• Given records:

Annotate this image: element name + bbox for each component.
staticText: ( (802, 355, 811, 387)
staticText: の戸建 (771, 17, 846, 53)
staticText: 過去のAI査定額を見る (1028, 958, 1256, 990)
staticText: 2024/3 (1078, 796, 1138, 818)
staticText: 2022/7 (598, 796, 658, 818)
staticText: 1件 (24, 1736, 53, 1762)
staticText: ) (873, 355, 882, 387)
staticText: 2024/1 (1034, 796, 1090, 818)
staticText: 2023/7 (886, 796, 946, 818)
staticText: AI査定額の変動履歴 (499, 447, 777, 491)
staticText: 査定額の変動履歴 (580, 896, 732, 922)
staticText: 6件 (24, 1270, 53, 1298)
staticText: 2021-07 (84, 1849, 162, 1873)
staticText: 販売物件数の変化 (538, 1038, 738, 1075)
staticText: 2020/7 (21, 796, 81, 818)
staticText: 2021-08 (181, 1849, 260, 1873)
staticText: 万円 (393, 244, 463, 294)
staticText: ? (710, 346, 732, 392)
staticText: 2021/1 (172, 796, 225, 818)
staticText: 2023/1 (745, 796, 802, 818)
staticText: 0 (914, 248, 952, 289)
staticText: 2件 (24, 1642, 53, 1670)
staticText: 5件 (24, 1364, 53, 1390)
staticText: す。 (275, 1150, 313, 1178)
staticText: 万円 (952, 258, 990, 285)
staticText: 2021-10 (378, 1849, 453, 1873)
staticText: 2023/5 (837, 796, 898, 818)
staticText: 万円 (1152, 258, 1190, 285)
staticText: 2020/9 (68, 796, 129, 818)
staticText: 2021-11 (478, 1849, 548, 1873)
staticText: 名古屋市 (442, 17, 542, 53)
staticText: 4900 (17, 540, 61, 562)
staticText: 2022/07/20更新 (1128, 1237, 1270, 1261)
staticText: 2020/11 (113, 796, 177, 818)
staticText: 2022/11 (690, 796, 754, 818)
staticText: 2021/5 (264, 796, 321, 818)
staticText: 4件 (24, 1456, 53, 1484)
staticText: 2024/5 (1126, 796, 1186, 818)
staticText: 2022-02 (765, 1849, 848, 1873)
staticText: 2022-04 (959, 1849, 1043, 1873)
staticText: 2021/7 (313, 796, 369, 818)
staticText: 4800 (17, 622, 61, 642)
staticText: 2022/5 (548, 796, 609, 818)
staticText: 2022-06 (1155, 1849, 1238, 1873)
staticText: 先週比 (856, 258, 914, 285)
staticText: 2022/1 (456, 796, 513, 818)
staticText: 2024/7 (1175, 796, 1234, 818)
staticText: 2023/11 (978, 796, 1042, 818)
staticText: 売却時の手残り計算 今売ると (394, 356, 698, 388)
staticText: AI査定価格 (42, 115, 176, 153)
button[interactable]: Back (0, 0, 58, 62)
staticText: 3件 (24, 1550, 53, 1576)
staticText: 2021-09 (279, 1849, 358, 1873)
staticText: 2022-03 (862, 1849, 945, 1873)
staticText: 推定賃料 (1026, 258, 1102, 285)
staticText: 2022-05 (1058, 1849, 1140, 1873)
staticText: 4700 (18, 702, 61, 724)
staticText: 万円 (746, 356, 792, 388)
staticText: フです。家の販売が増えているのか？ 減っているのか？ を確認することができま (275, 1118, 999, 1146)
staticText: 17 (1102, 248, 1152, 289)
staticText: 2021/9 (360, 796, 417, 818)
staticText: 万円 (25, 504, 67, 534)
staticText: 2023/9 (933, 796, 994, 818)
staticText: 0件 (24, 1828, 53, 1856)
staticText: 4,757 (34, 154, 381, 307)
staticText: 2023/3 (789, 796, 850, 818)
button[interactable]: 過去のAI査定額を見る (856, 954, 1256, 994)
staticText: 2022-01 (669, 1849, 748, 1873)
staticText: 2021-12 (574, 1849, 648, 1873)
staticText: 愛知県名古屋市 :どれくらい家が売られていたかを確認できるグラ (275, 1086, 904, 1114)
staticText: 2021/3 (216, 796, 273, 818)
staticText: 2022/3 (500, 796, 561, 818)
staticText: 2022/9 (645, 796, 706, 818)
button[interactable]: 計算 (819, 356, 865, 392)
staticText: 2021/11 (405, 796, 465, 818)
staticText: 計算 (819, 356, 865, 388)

• Your objective: Your task is to show every line of the listing above containing "button".

• Result:
button[interactable]: Back (0, 0, 58, 62)
button[interactable]: 過去のAI査定額を見る (856, 954, 1256, 994)
button[interactable]: 計算 (819, 356, 865, 392)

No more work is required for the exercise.